Your assignment – Nothing is to be left out: repeat every entry exactly as given.
━━━━━ Extracted material ━━━━━
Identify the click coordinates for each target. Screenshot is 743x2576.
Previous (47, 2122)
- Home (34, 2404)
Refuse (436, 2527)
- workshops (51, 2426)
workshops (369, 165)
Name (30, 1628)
━━━━━
The answer –
Identify the click coordinates for each target. Screenshot is 743x2576.
Previous (47, 2122)
- Home (34, 2404)
Refuse (436, 2527)
- workshops (51, 2426)
workshops (369, 165)
Name (30, 1628)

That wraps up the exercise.